• **WORK ORDER**
After finding the line with "επιλογές ώστε να" in the entries below, retype exactly each line from there through the line with "PERMANENT EYEBROW TINT", including that final line.

<<<<

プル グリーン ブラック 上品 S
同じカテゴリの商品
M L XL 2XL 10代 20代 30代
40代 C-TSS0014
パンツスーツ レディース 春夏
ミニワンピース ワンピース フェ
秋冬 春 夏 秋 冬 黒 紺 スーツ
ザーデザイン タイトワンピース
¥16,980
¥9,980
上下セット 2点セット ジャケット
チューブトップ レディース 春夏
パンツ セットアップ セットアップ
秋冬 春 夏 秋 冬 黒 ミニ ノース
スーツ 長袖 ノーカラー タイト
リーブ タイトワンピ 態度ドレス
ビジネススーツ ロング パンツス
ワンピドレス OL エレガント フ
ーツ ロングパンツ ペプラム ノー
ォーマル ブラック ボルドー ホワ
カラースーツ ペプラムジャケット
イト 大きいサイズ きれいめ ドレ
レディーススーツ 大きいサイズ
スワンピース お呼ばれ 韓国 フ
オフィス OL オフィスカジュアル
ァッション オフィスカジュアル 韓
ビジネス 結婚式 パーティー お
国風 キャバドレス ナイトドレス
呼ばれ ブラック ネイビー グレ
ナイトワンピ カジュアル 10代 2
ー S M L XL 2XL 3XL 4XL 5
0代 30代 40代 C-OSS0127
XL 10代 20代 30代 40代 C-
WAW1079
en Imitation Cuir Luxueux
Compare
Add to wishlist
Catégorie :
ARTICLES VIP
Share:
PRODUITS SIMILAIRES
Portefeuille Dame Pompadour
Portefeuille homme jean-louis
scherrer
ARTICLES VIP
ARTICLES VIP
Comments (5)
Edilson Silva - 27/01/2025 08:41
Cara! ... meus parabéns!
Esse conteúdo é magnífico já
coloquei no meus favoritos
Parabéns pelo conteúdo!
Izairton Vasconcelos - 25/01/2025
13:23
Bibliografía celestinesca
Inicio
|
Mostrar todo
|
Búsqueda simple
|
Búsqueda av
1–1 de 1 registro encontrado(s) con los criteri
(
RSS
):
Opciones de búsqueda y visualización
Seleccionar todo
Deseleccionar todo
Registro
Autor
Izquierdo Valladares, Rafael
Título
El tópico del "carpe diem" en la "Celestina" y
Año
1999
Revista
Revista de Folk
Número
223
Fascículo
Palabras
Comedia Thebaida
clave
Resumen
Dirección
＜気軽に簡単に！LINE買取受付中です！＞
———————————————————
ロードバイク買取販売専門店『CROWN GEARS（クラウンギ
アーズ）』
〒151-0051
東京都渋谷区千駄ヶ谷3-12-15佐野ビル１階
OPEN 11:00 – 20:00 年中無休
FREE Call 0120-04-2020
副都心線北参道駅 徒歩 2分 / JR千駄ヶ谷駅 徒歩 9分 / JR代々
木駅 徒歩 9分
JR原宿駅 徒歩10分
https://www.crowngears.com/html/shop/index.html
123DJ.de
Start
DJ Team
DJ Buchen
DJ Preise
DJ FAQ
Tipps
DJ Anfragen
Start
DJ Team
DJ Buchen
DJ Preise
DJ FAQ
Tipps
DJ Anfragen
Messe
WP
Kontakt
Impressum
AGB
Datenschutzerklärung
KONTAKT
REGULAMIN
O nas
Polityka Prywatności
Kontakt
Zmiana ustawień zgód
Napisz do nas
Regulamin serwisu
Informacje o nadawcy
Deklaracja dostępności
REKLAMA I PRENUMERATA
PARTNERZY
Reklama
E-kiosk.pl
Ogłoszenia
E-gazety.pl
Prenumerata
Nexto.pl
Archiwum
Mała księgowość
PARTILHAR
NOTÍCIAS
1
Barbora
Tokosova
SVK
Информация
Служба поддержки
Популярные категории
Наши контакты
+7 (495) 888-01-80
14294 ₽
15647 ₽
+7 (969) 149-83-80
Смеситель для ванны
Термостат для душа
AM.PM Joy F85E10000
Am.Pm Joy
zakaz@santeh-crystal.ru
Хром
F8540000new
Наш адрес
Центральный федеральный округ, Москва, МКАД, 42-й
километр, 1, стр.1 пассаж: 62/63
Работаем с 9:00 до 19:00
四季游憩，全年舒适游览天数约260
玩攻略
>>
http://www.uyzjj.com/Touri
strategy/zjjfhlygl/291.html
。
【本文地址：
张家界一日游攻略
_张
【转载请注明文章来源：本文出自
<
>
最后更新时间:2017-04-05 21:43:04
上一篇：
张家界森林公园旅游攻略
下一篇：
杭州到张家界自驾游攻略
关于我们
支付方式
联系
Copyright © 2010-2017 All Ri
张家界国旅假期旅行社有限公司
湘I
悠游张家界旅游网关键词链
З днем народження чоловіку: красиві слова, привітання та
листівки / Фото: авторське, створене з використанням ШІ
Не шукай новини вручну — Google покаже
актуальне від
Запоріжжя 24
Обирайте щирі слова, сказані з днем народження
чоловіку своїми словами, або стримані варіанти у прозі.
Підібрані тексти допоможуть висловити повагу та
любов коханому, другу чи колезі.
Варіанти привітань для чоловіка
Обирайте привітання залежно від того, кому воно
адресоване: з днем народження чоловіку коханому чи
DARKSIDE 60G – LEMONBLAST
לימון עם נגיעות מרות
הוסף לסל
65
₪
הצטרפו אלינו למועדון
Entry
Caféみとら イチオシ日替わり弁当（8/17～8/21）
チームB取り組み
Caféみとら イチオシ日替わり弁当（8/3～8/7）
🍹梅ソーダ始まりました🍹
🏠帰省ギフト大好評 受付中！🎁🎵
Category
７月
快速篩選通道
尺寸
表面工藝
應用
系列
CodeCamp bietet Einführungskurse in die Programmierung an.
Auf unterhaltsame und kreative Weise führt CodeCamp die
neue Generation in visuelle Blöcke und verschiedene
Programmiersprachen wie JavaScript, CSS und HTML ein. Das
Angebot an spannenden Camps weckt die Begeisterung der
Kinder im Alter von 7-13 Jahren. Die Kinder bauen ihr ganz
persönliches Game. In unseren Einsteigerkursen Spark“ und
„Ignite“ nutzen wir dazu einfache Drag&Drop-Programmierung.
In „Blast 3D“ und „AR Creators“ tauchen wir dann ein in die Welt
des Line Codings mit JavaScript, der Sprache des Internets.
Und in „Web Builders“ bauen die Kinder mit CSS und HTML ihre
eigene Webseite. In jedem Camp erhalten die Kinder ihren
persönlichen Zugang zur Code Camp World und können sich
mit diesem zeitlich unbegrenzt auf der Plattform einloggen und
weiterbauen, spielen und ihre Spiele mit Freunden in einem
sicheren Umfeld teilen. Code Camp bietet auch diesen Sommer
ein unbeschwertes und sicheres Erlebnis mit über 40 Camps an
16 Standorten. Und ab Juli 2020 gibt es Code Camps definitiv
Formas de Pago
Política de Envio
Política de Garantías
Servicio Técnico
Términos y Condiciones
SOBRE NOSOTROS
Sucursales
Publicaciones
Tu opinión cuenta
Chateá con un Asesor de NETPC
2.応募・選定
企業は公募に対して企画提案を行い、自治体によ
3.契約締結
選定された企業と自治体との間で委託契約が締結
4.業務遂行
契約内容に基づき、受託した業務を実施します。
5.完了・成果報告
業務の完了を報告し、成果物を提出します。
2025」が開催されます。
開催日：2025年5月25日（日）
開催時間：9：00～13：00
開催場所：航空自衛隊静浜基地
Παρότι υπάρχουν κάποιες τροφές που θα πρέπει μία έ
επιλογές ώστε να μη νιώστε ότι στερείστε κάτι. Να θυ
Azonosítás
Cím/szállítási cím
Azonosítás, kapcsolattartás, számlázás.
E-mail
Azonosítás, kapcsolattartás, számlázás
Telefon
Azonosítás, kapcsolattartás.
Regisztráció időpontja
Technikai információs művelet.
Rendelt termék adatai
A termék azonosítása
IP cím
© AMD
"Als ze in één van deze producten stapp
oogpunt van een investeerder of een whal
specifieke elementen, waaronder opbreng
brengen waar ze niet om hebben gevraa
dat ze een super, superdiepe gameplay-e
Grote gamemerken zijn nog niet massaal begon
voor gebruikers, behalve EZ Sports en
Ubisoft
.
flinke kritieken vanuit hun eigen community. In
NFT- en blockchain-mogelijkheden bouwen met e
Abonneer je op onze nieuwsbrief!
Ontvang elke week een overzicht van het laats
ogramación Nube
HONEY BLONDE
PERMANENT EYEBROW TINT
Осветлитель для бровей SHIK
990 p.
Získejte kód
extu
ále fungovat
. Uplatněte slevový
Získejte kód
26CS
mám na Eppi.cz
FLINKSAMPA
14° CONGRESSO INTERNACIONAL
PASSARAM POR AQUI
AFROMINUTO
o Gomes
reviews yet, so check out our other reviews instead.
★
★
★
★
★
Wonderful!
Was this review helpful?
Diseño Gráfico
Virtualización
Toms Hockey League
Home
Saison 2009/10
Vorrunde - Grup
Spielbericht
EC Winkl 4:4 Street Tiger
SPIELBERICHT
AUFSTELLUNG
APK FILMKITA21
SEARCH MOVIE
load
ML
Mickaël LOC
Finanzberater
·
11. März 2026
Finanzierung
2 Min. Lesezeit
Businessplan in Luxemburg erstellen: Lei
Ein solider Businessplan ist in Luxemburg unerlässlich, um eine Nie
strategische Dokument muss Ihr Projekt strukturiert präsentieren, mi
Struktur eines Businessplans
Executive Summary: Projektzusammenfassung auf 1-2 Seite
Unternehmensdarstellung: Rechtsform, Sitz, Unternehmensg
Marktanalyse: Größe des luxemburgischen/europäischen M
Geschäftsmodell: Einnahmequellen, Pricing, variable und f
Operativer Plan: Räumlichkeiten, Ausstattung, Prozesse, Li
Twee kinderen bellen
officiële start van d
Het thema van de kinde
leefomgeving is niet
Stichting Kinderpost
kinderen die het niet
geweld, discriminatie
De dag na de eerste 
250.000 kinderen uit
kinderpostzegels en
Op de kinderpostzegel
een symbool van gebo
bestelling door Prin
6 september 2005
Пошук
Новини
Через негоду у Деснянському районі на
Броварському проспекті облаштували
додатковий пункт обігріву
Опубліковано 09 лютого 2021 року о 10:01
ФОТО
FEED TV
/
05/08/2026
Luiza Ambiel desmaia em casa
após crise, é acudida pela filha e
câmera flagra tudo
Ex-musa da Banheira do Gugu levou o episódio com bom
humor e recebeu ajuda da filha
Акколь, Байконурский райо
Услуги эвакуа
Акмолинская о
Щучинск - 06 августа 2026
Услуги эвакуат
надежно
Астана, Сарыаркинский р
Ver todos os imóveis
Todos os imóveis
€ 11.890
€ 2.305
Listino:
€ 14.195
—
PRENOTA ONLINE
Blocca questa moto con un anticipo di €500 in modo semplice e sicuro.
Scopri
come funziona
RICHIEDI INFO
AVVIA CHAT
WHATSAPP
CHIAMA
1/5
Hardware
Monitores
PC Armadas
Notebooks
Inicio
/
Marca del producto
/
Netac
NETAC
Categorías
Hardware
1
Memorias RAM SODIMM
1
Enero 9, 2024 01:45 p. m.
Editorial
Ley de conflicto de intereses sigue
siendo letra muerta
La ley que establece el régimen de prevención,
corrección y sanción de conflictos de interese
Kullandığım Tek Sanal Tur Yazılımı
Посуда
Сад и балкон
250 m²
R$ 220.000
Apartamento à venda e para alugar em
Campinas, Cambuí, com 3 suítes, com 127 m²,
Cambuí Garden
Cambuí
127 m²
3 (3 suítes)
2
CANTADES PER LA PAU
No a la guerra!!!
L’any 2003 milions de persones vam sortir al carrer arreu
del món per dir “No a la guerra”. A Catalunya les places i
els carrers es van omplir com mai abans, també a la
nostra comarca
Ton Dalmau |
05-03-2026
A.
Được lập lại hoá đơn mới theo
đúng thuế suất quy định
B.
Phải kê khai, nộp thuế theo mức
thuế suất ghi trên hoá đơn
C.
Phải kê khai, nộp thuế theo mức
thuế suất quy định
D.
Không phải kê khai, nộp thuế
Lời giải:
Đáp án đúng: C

>>>>

• **RESULT**
επιλογές ώστε να μη νιώστε ότι στερείστε κάτι. Να θυ
Azonosítás
Cím/szállítási cím
Azonosítás, kapcsolattartás, számlázás.
E-mail
Azonosítás, kapcsolattartás, számlázás
Telefon
Azonosítás, kapcsolattartás.
Regisztráció időpontja
Technikai információs művelet.
Rendelt termék adatai
A termék azonosítása
IP cím
© AMD
"Als ze in één van deze producten stapp
oogpunt van een investeerder of een whal
specifieke elementen, waaronder opbreng
brengen waar ze niet om hebben gevraa
dat ze een super, superdiepe gameplay-e
Grote gamemerken zijn nog niet massaal begon
voor gebruikers, behalve EZ Sports en
Ubisoft
.
flinke kritieken vanuit hun eigen community. In
NFT- en blockchain-mogelijkheden bouwen met e
Abonneer je op onze nieuwsbrief!
Ontvang elke week een overzicht van het laats
ogramación Nube
HONEY BLONDE
PERMANENT EYEBROW TINT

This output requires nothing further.